* **REQUIRED ACTION**: Reproduce only the lines of the material below that start at the line containing "Note: When you upload an image, it is" and stop at the line containing "collected during January's national lockdown.". Keep both end lines.

* **RECORDS**:
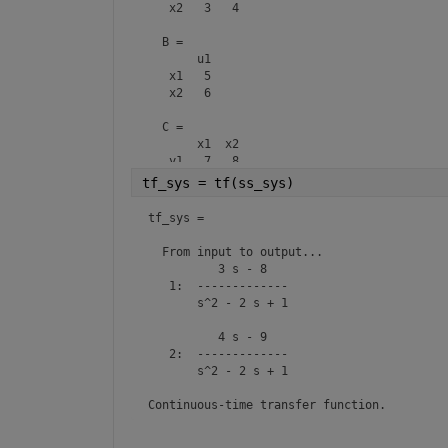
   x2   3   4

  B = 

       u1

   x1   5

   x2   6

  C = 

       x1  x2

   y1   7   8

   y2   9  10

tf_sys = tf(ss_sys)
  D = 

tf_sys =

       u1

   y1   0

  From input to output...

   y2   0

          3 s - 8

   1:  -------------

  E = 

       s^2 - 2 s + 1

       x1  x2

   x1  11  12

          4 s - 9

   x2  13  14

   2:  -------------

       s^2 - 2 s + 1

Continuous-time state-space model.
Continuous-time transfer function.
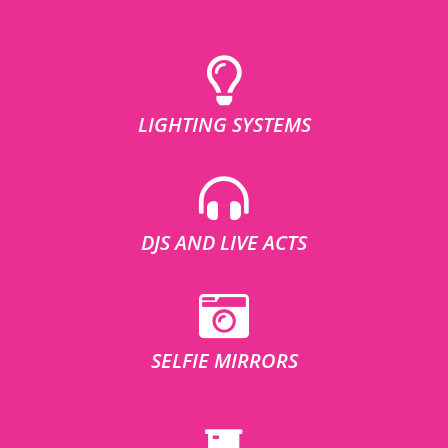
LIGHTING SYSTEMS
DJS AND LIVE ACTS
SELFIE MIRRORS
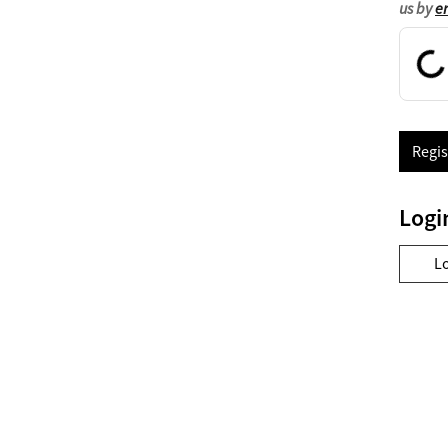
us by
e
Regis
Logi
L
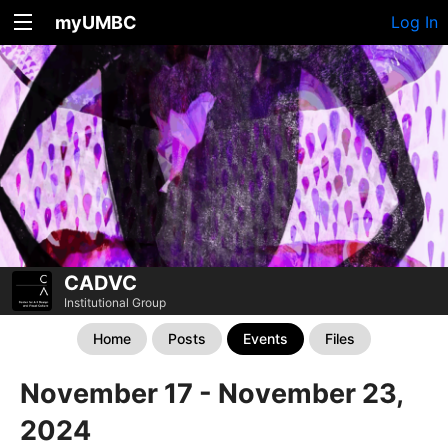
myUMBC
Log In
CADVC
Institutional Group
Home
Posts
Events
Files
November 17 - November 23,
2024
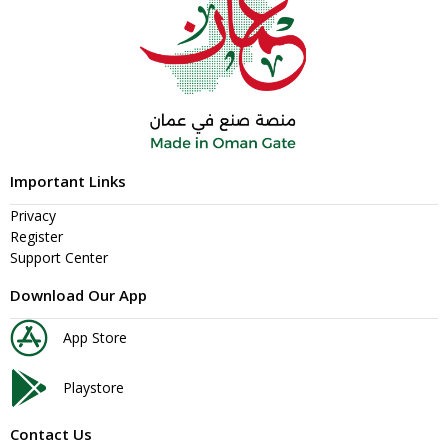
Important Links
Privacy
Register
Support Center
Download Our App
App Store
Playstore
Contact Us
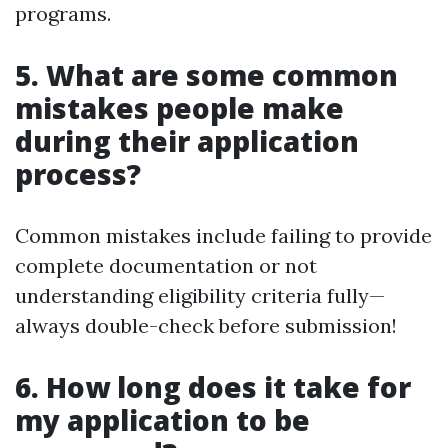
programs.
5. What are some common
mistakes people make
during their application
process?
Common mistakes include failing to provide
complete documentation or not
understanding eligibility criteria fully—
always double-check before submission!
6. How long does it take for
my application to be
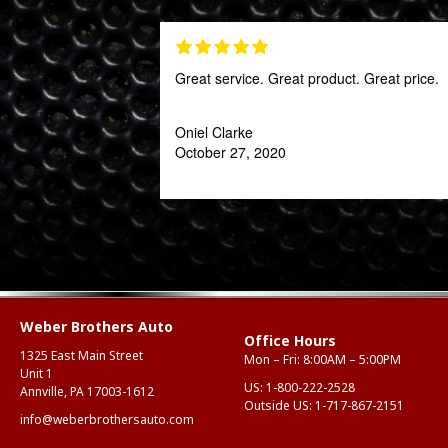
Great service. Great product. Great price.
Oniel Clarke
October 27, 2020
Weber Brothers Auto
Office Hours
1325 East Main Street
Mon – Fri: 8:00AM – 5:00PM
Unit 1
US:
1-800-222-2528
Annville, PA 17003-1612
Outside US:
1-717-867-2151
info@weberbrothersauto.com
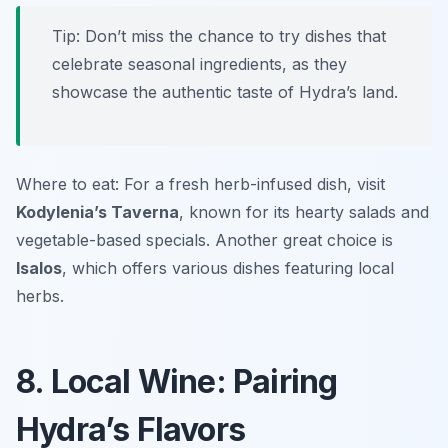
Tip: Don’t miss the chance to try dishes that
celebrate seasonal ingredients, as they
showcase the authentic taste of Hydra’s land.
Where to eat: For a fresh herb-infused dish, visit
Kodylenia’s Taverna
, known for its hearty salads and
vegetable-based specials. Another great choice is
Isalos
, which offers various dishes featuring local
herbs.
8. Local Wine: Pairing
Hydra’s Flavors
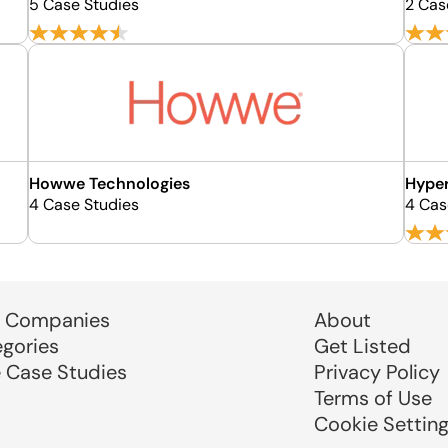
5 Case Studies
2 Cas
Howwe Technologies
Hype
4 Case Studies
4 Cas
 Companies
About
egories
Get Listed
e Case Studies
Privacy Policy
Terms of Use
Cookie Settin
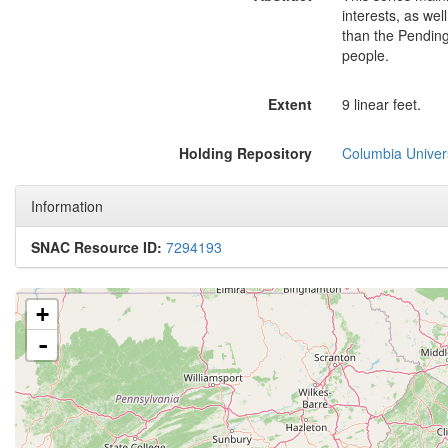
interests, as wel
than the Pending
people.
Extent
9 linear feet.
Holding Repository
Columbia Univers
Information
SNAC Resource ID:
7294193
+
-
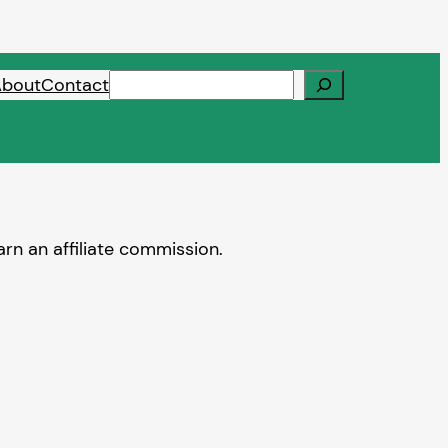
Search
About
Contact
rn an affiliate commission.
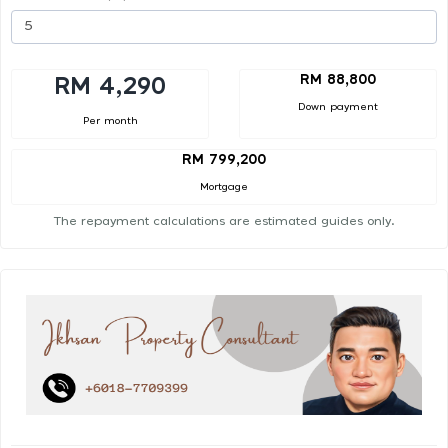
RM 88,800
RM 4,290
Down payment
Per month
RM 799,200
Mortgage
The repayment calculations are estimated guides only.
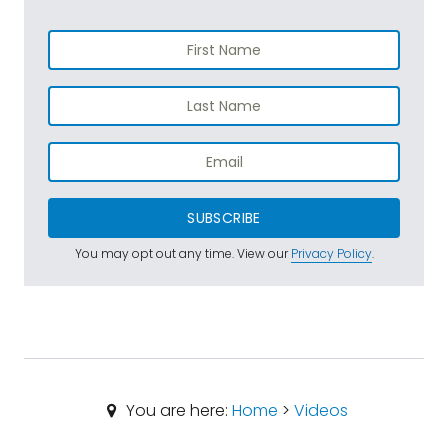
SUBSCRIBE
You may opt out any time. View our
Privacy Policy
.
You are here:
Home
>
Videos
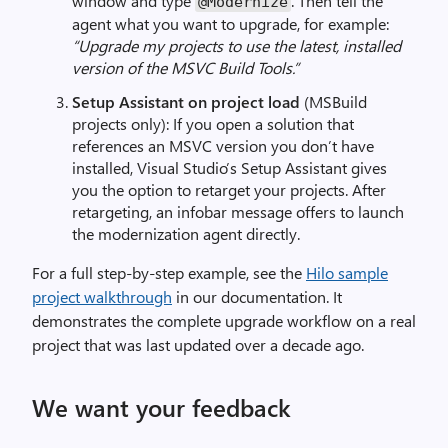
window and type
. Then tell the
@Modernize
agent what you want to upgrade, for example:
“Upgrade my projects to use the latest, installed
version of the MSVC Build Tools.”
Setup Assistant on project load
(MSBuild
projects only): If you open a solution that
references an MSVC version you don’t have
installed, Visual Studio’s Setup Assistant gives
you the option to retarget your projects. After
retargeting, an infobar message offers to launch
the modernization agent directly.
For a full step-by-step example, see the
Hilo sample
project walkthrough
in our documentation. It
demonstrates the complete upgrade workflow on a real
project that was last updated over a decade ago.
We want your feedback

---

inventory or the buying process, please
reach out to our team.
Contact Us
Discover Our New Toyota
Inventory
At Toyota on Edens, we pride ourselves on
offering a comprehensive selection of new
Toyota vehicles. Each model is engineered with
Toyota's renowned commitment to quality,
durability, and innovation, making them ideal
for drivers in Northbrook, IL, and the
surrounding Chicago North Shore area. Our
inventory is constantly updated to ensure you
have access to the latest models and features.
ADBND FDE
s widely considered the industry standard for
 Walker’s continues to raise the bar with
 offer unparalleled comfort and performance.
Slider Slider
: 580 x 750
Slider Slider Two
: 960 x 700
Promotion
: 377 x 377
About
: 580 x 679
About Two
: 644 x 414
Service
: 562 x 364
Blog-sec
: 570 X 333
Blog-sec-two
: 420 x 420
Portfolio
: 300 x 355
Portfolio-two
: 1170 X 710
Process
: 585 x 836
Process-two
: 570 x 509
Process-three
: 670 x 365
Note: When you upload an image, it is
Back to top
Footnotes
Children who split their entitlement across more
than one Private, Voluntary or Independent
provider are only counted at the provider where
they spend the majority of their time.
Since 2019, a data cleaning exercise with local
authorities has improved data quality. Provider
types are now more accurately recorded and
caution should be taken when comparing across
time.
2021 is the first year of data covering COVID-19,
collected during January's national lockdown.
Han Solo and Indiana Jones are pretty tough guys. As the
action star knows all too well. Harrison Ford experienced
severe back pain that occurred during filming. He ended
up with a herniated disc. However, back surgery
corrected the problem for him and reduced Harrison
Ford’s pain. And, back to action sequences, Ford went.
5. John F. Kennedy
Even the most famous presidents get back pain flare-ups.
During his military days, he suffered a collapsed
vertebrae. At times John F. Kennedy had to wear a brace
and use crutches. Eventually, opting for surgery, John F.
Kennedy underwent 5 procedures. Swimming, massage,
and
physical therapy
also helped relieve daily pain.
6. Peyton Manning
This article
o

* * *

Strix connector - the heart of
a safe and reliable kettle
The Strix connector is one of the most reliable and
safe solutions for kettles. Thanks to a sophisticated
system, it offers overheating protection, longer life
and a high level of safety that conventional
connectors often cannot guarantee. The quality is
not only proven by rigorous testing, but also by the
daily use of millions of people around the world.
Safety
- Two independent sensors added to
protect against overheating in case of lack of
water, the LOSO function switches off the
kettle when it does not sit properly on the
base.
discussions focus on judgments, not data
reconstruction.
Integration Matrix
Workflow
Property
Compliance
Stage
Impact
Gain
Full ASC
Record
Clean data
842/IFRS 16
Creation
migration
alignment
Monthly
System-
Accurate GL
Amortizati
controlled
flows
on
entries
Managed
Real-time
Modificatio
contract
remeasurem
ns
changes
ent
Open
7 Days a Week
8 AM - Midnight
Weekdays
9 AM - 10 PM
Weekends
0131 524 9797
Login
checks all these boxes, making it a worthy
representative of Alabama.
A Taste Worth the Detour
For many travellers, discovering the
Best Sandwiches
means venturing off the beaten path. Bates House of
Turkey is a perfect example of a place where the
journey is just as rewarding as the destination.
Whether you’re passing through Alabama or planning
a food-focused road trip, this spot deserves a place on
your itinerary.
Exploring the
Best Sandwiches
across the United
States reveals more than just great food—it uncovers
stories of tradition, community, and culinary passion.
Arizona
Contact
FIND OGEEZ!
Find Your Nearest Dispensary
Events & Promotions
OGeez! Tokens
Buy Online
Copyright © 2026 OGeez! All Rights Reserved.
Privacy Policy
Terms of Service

* **EXERCISE RESULT**:
Note: When you upload an image, it is
Back to top
Footnotes
Children who split their entitlement across more
than one Private, Voluntary or Independent
provider are only counted at the provider where
they spend the majority of their time.
Since 2019, a data cleaning exercise with local
authorities has improved data quality. Provider
types are now more accurately recorded and
caution should be taken when comparing across
time.
2021 is the first year of data covering COVID-19,
collected during January's national lockdown.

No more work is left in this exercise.